Wednesday, December 14, 2011

Mexico City


They picked us up near the transparent square-foot glass tile that revealed the underground remains of Tenochtitlan.  The central cathedral stood a few steps in front, and I imagined some random door inside it with stone steps that would lead you down to the canals of the manmade Aztec island metropolitan.  Alas, instead of streaming down a canal in a canoe, my friend’s friends arrived in a four-door Ford sedan.

Inside the car we were greeted by Elena, and her tall forehead, long smile, and magnetic green eyes; reminiscent of an Aztec princess. (She wasn’t Mexican, but of mixed descent; part Philippine I believe.  Anyway, I promise not to overdo the Aztec references.) It didn’t take long for me to see that she was the kind of girl that broke hearts.  Her smile had a way of making your stomach sink.  Her effortless charm could be confused for affection, her affection for attraction, and her attraction for love; and one could see how a man could be lead down this self-destructive path, a path that would always lead back to that same stomach sinking smile; that smile that at times seemed flirtatious and at other times distant, when really all along it was just her way of smiling.  The innocent smile of a beautiful girl. (That’s one argument, at least.)

Her most recent victim was sitting in the driver’s seat.  I later learned that after the inevitable estrangement, she had called him up when she learned we would be in town, because he owned a car and could drive us around. (That kind of puts a dent in the innocent smile theory.)

Maybe half the time we spent in Mexico City we spent in that car, stuck in traffic, listening to Spanish reggae, looking out the windows, watching paper trash float up into the gathering storms of the evening sky.  Every time we went somewhere it felt like a family field trip, with Elena and her pursuer up front, and us three travelers, the kids in the back.  The drives were a mix of tedium and exhilaration; we were either parked in the middle of a highway, with cars all around us, moving a couple of feet every couple of minutes; or zooming down an open lane, cutting people off, cursing others for cutting us off, running through red lights and stop signs, and driving the wrong way down one-way streets.  I thought it might just be our driver, he might just be nuts, but I soon saw that everyone in Mexico City drove like that.  Everyone was nuts.  A memorable example of what driving looks like in el D.F.: as we drove to Elena’s friends’ house, our driver (who didn’t know the directions) accidentally turned onto the wrong street, Elena (who wasn’t paying attention) didn’t notice until we were five or six blocks in.  Upon informing our driver, he simple came to a screeching stop, put the car in reverse, and drove backwards at full speed down the neighborhood street until we got back to the main road.

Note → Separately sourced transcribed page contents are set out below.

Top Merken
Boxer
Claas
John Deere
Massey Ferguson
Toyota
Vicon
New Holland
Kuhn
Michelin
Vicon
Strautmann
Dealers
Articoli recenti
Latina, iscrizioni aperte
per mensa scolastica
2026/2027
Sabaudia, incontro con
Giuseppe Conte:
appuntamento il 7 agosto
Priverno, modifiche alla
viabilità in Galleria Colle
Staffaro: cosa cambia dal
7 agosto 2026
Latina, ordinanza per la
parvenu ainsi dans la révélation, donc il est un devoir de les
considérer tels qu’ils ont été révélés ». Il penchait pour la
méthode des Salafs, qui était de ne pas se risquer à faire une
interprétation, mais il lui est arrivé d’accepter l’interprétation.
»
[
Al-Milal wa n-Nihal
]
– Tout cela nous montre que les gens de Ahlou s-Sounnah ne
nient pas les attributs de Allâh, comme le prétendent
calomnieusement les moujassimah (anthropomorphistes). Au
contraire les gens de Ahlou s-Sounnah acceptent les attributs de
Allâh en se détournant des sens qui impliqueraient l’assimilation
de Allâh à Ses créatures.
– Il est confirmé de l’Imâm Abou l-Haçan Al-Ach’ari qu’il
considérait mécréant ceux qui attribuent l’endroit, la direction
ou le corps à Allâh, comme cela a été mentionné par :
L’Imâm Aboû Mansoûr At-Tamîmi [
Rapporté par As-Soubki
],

Elena’s friends were mystics.  They were out loading up a Volkswagen with snacks and booze, when we reached the house they shared.  One of them came over to our car, was introduced by Elena to everyone, and said: “Follow us.”  He ran back to the Volkswagen, took a long swig of an eighth of Jack Daniels that had been making the rounds, and got into the driver’s seat.  Putting the car in drive he hit the gas hard, and rammed right into the car in front of his.  The mystic in the passenger’s seat, stuck his head out the car window, and waving the bottle of Jack in the air, he yelled at the frightened middle aged woman they had just rear-ended: “Get moving!”  She sped off, and we continued our little journey.

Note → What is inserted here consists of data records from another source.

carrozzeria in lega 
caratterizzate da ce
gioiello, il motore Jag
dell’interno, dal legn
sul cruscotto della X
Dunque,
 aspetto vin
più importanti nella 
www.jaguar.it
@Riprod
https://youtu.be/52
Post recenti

We followed them for almost an hour, leaving the city behind us and entering the wilderness of the hills that surround el D.F.  After reaching deep enough into the forested hills, the Volkswagen stopped at a small rest-stop on the side of the road with a wooden picnic table.  Everyone sat around the picnic table, drinking and laughing, and one of the mystics unfolded a crumpled piece of paper and began to read off instructions that I didn’t understand.  They finished off the bottle of Jack, and then entered the forest.  We retired to the car to take a nap.  A half-hour later they came back; each mystic holding several rocks.  All the rocks were placed into a bag, and then they were taken out one by one as the mystic with the piece of paper tried to identify the message transmitted by each rock (he consulted the piece of paper for help).

Drunk, and satisfied at the completion of the ritual, they returned to their house and we followed.  The house was filled with instruments: guitars, drums, a keyboard.  On one of the walls hung a large whiteboard, where someone had drawn their class schedule.  One of the mystics explained the schedule to us.  It was the group’s weekly schedule.  Each mystic played a different instrument, and they had designed a rigorous schedule where each member taught the rest of the group his or her instrument.

The day ended with us sitting crisscross applesauce on the grass lawn in front of the group’s house, listening to Elena play the guitar and sing.  My friend, a childhood friend of Elena’s, sat next to me looking up at the stars, receiving the warm breeze of the night like a lover’s embrace, and smiling with tears in her eyes.